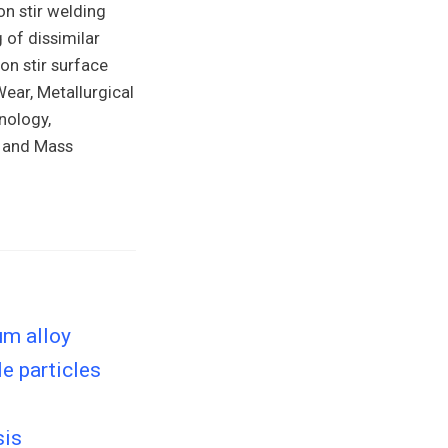
on stir welding
 of dissimilar
on stir surface
ear, Metallurgical
nology,
t and Mass
um alloy
e particles
sis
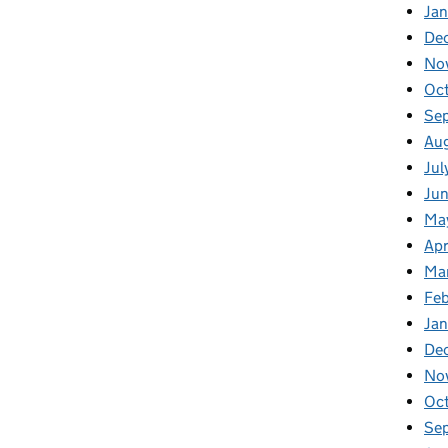
Jan
De
No
Oc
Se
Au
Jul
Ju
Ma
Apr
Ma
Fe
Ja
De
No
Oc
Se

______

- **Work request**: A verbatim copy of the records above, without pictures, is required.

- **Finished task**:
on stir welding
 of dissimilar
on stir surface
ear, Metallurgical
nology,
t and Mass
um alloy
e particles
sis
Jan
De
No
Oc
Se
Au
Jul
Ju
Ma
Apr
Ma
Fe
Ja
De
No
Oc
Se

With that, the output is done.